It's My Book Birthday

I took my first writing class over fifteen years ago. The teaching artist at the Loft Literary Center read my first tentative paragraphs and told me I might have a novel. And, being the naïve new writer that I was, I believed her. I wrote a first, terrible novel.

But then, as I practiced and learned more, I began to write a few true stories. These were stories about my memories of my childhood as an only child of a single mom. Stories of my first return visit to Colombia to meet my father. Stories of the early days of the romance with my husband. These were stories I didn’t think anyone else would be interested in. But readers were. And, slowly, I realized I might have a book. Not a novel. A memoir.

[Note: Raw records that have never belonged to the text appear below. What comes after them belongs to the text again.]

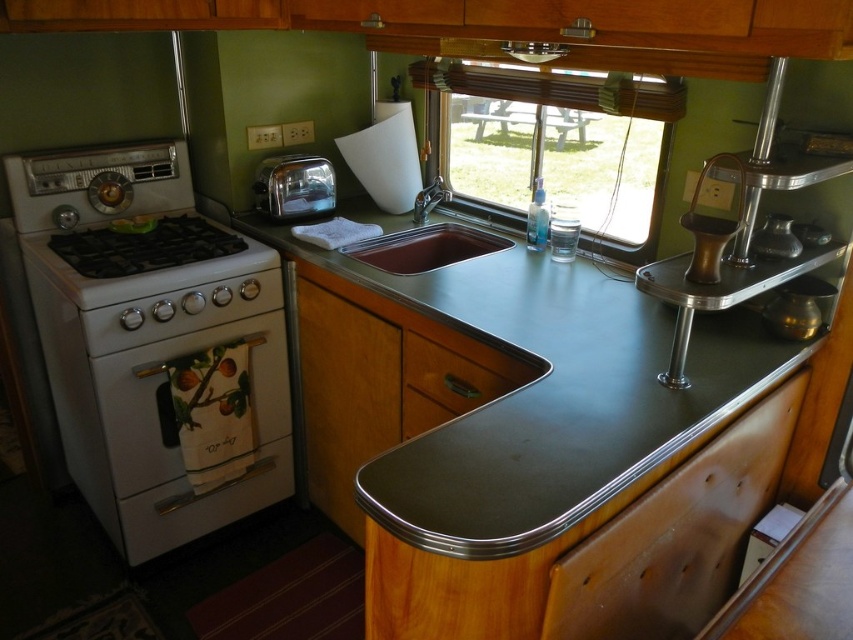 Can you confirm if metallic gray countertop at center is positioned below white glossy gas stove at left?

Indeed, metallic gray countertop at center is positioned under white glossy gas stove at left.

Does point (792, 362) lie behind point (209, 221)?

No, it is in front of (209, 221).

The width and height of the screenshot is (853, 640). What are the coordinates of `metallic gray countertop at center` in the screenshot? It's located at (502, 392).

Between white glossy stove at left and stainless steel sink at center, which one is positioned higher?

stainless steel sink at center

Between point (225, 524) and point (440, 228), which one is positioned behind?

Positioned behind is point (440, 228).

Identify the location of white glossy stove at left. This screenshot has height=640, width=853. click(154, 342).

Describe the element at coordinates (426, 241) in the screenshot. I see `stainless steel sink at center` at that location.

Does stainless steel sink at center appear under polished chrome toaster at center?

Yes, stainless steel sink at center is below polished chrome toaster at center.

Is point (448, 232) less distant than point (276, 186)?

That is False.

Locate an element on the screen. stainless steel sink at center is located at coordinates click(426, 241). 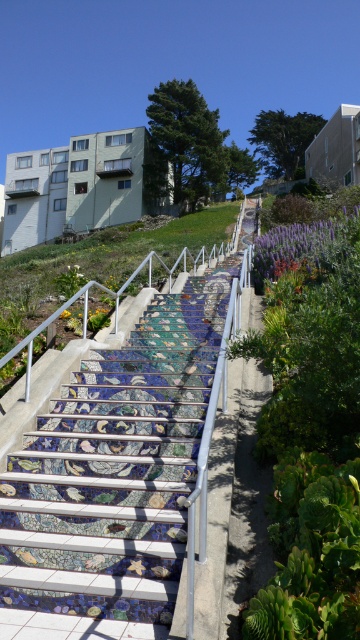 You are standing at the bottom of the staircase and want to place a small potted plant on the nearest available spot. The mosaic tile stairs at center and the yellow matte flower at lower center are in your view. Which object should you place the plant near to ensure it is closer to the ground level?

The mosaic tile stairs at center is located below the yellow matte flower at lower center, so placing the plant near the mosaic tile stairs at center would be closer to the ground level.

You are standing at the bottom of the staircase and want to reach the top. You notice two points marked on the mosaic tiles. Which point, point (317, 252) or point (64, 316), is closer to you as you look up the stairs?

Point (64, 316) is closer to you because it is positioned lower on the staircase, making it nearer to your current position at the bottom.

You are standing at the bottom of the staircase and want to place a small decorative item exactly at the point marked as point (291, 246). Which object in the scene is positioned at that exact coordinate?

The purple matte flower at upper center is located at point (291, 246). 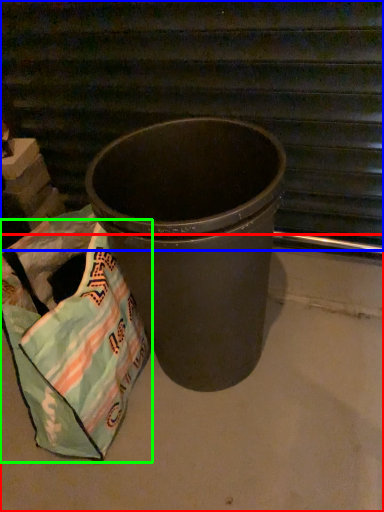 Question: Based on their relative distances, which object is farther from concrete (highlighted by a red box)? Choose from stairwell (highlighted by a blue box) and grocery bag (highlighted by a green box).

Choices:
 (A) stairwell
 (B) grocery bag

Answer: (A) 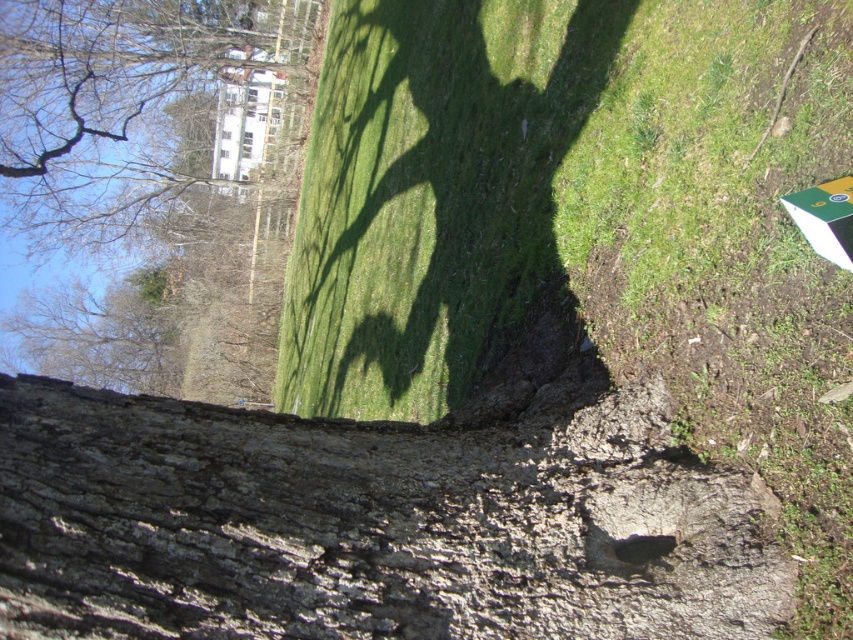 You are standing at the base of the tree trunk looking up. There is a point marked at coordinates (169, 420) on the tree trunk. If you want to touch this point with a stick that is 3 meters long, will the stick reach it?

The distance of point (169, 420) from the viewer is 3.26 meters. Since the stick is only 3 meters long, it cannot reach the point.

You are standing in front of a tree and looking up at its trunk. You notice a specific point marked at coordinates (368, 524). Based on the scene description, where exactly is this point located on the tree?

The point at coordinates (368, 524) is located on the rough bark tree trunk at lower center.

You are a bird trying to land on a tree trunk. You need to choose between the rough bark tree trunk at lower center and the smooth bark tree at upper left. Which one is thinner and easier to perch on?

The rough bark tree trunk at lower center is thinner than the smooth bark tree at upper left, so it is easier to perch on. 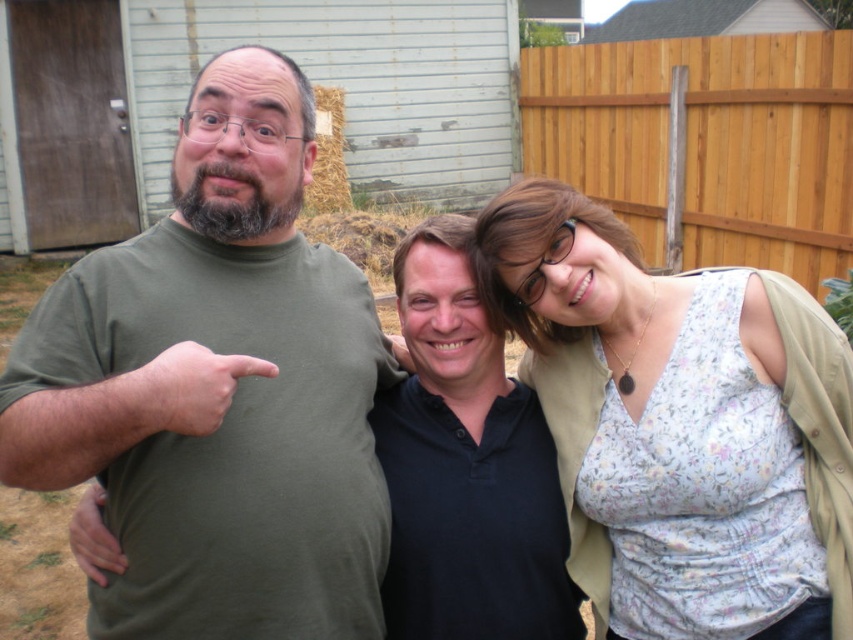 Does green matte t-shirt at left have a smaller size compared to green matte shirt at left?

No, green matte t-shirt at left is not smaller than green matte shirt at left.

Is point (273, 460) positioned before point (630, 404)?

That is True.

Is point (251, 122) in front of point (703, 496)?

Yes, point (251, 122) is closer to viewer.

Where is `green matte t-shirt at left`? This screenshot has height=640, width=853. green matte t-shirt at left is located at coordinates (218, 388).

Does green matte t-shirt at left lie in front of floral fabric blouse at upper right?

Yes.

Consider the image. Can you confirm if green matte t-shirt at left is shorter than floral fabric blouse at upper right?

No.

Which is in front, point (361, 406) or point (746, 525)?

Positioned in front is point (746, 525).

Where is `green matte t-shirt at left`? This screenshot has width=853, height=640. green matte t-shirt at left is located at coordinates (218, 388).

Can you confirm if green matte shirt at left is shorter than wooden fence at upper right?

Yes, green matte shirt at left is shorter than wooden fence at upper right.

Is green matte shirt at left positioned at the back of wooden fence at upper right?

No, it is not.

Describe the element at coordinates (677, 416) in the screenshot. I see `green matte shirt at left` at that location.

Where is `green matte shirt at left`? This screenshot has width=853, height=640. green matte shirt at left is located at coordinates (677, 416). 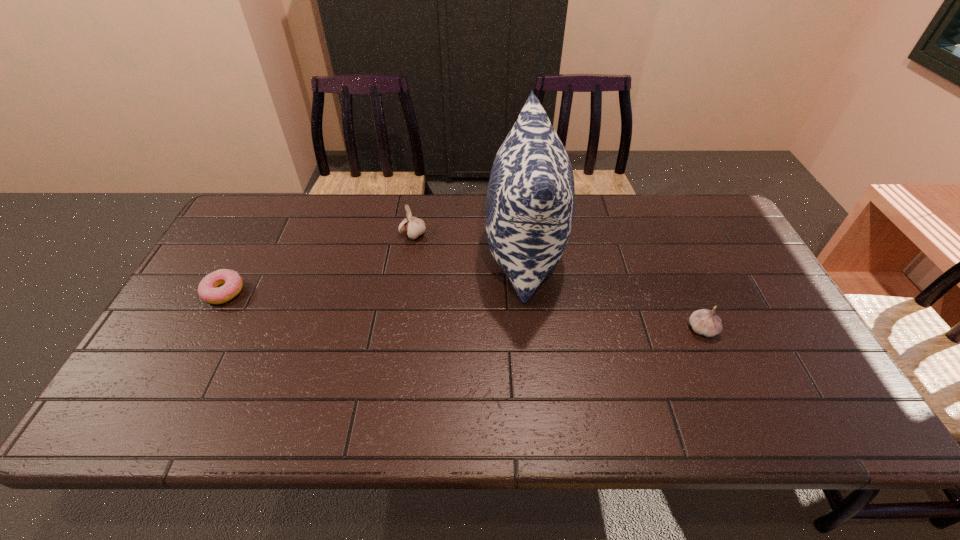 Find the location of a particular element. free location at the right edge is located at coordinates (708, 247).

You are a GUI agent. You are given a task and a screenshot of the screen. Output one action in this format:
    pyautogui.click(x=<x>, y=<y>)
    Task: Click on the free space at the near left corner
    The width and height of the screenshot is (960, 540).
    Given the screenshot: What is the action you would take?
    (174, 429)

Identify the location of vacant space in between the tallest object and the nearest object. The width and height of the screenshot is (960, 540). (613, 291).

Find the location of `empty space between the rightmost object and the leftmost object`. empty space between the rightmost object and the leftmost object is located at coordinates click(x=463, y=310).

At what (x,y) coordinates should I click in order to perform the action: click on empty space that is in between the nearest object and the cushion. Please return your answer as a coordinate pair (x, y). This screenshot has height=540, width=960. Looking at the image, I should click on (613, 291).

Image resolution: width=960 pixels, height=540 pixels. In order to click on vacant area that lies between the right garlic and the third object from left to right in this screenshot , I will do `click(613, 291)`.

Where is `free space between the rightmost object and the tallest object`? free space between the rightmost object and the tallest object is located at coordinates (613, 291).

Where is `unoccupied area between the doughnut and the second object from right to left`? This screenshot has height=540, width=960. unoccupied area between the doughnut and the second object from right to left is located at coordinates (374, 272).

Where is `free spot between the nearest object and the left garlic`? Image resolution: width=960 pixels, height=540 pixels. free spot between the nearest object and the left garlic is located at coordinates (558, 282).

Locate an element on the screen. unoccupied position between the nearer garlic and the doughnut is located at coordinates (463, 310). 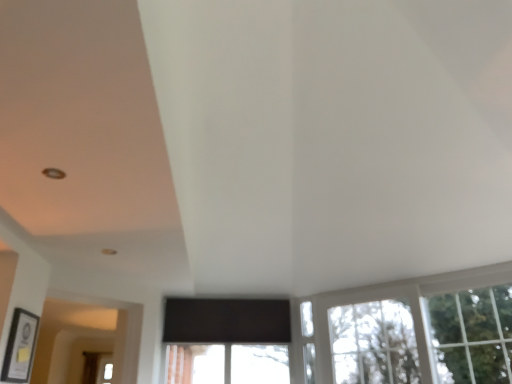 Question: Are matte black picture frame at lower left and clear glass window at lower right making contact?

Choices:
 (A) no
 (B) yes

Answer: (A)

Question: Is matte black picture frame at lower left not close to clear glass window at lower right?

Choices:
 (A) yes
 (B) no

Answer: (A)

Question: Is matte black picture frame at lower left outside clear glass window at lower right?

Choices:
 (A) no
 (B) yes

Answer: (B)

Question: Does matte black picture frame at lower left have a lesser height compared to clear glass window at lower right?

Choices:
 (A) no
 (B) yes

Answer: (B)

Question: From a real-world perspective, is matte black picture frame at lower left physically above clear glass window at lower right?

Choices:
 (A) yes
 (B) no

Answer: (B)

Question: Does matte black picture frame at lower left lie behind clear glass window at lower right?

Choices:
 (A) yes
 (B) no

Answer: (B)

Question: Is the position of clear glass window at lower right more distant than that of matte black picture frame at lower left?

Choices:
 (A) no
 (B) yes

Answer: (B)

Question: Can you confirm if clear glass window at lower right is wider than matte black picture frame at lower left?

Choices:
 (A) yes
 (B) no

Answer: (A)

Question: Considering the relative sizes of clear glass window at lower right and matte black picture frame at lower left in the image provided, is clear glass window at lower right bigger than matte black picture frame at lower left?

Choices:
 (A) no
 (B) yes

Answer: (B)

Question: Is the position of clear glass window at lower right less distant than that of matte black picture frame at lower left?

Choices:
 (A) no
 (B) yes

Answer: (A)

Question: Does clear glass window at lower right contain matte black picture frame at lower left?

Choices:
 (A) no
 (B) yes

Answer: (A)

Question: Considering the relative sizes of clear glass window at lower right and matte black picture frame at lower left in the image provided, is clear glass window at lower right smaller than matte black picture frame at lower left?

Choices:
 (A) yes
 (B) no

Answer: (B)

Question: Does green leafy tree at upper right turn towards clear glass window at lower right?

Choices:
 (A) yes
 (B) no

Answer: (A) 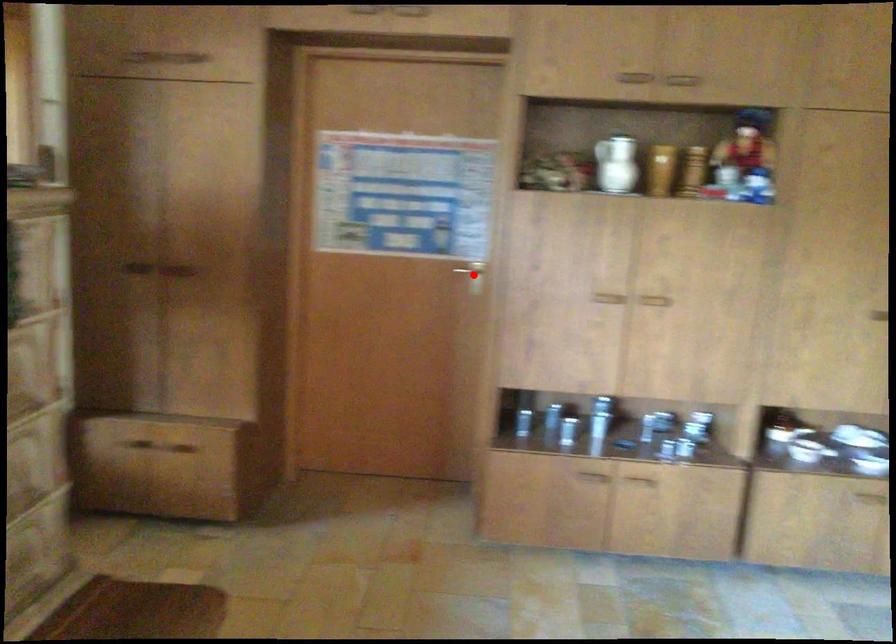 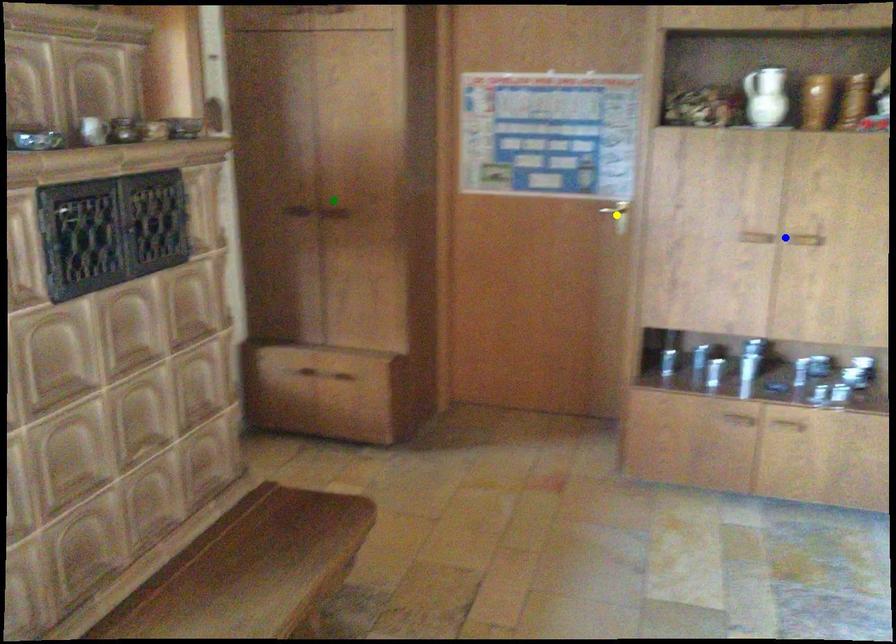 Question: I am providing you with two images of the same scene from different viewpoints. A red point is marked on the first image. You are given multiple points on the second image. Can you choose the point in image 2 that corresponds to the point in image 1?

Choices:
 (A) blue point
 (B) green point
 (C) yellow point

Answer: (C) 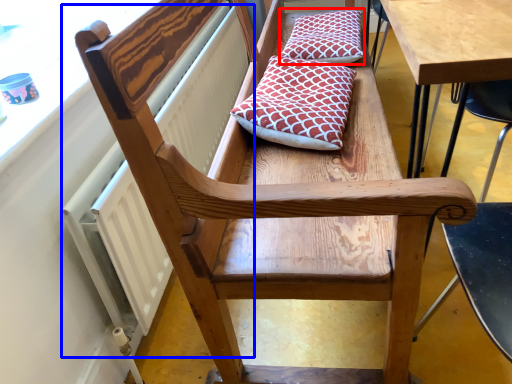 Question: Which object is further to the camera taking this photo, pillow (highlighted by a red box) or radiator (highlighted by a blue box)?

Choices:
 (A) pillow
 (B) radiator

Answer: (A) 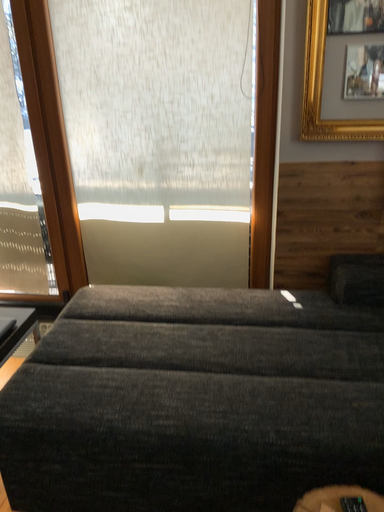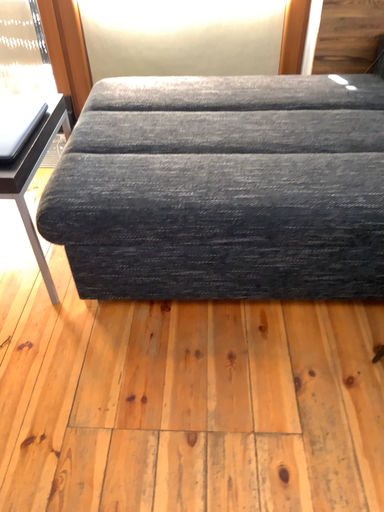 Question: How did the camera likely rotate when shooting the video?

Choices:
 (A) rotated downward
 (B) rotated upward

Answer: (A) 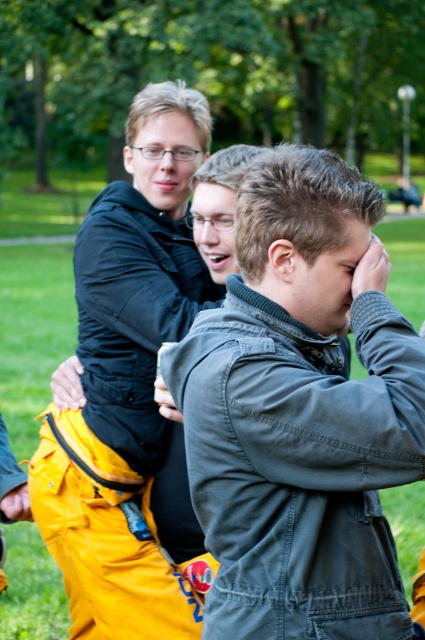 You are standing in the park and see two jackets. The dark gray fabric jacket at center and the matte black jacket at left. Which jacket is nearer to you?

The dark gray fabric jacket at center is closer to the viewer than the matte black jacket at left.

You are standing in the park and see two points marked in the image. Which point is closer to you, point (326, 360) or point (116, 412)?

Point (326, 360) is closer to the viewer than point (116, 412). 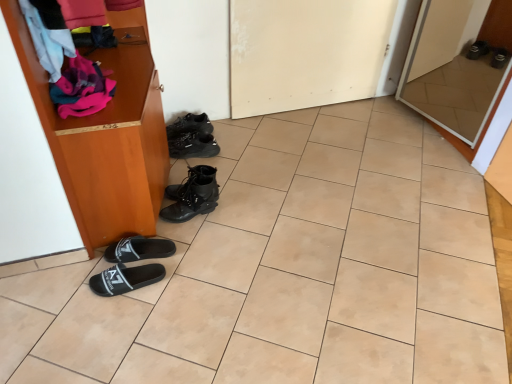 Where is `vacant space in front of black fabric slipper at lower left, which is the 5th footwear in top-to-bottom order`? vacant space in front of black fabric slipper at lower left, which is the 5th footwear in top-to-bottom order is located at coordinates (116, 324).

It felt like I was groping in the dark, this writing a memoir. I was learning how to write while also figuring out how to structure what was first a collection of essays then a narrative memoir. I got lots of help along the way from my mentors and fellow mentees in the Loft Literary Center’s Mentor Series; funding from several Minnesota State Arts Board grants and from the Jerome Foundation; consistent, harsh, and loving feedback from writing groups. And little by little, a book formed. In 2012, the manuscript was a finalist for the Bakeless Literary Prize from the Bread Loaf Writing Center. I was on my way.

But then the manuscript stalled out. “Memoir is hard,” the agents and editors told me. And finally, I admitted defeat. I surrendered the book, piled all the drafts in a box, and shoved them under the bed.


So, it feels like nothing short of a miracle that Erik Anderson, editor at University of Minnesota Press, wanted to publish this book. I’m so grateful to the Press and the wonderful people there, including Heather Skinner, publicist extraordinaire, for bringing this book into the world.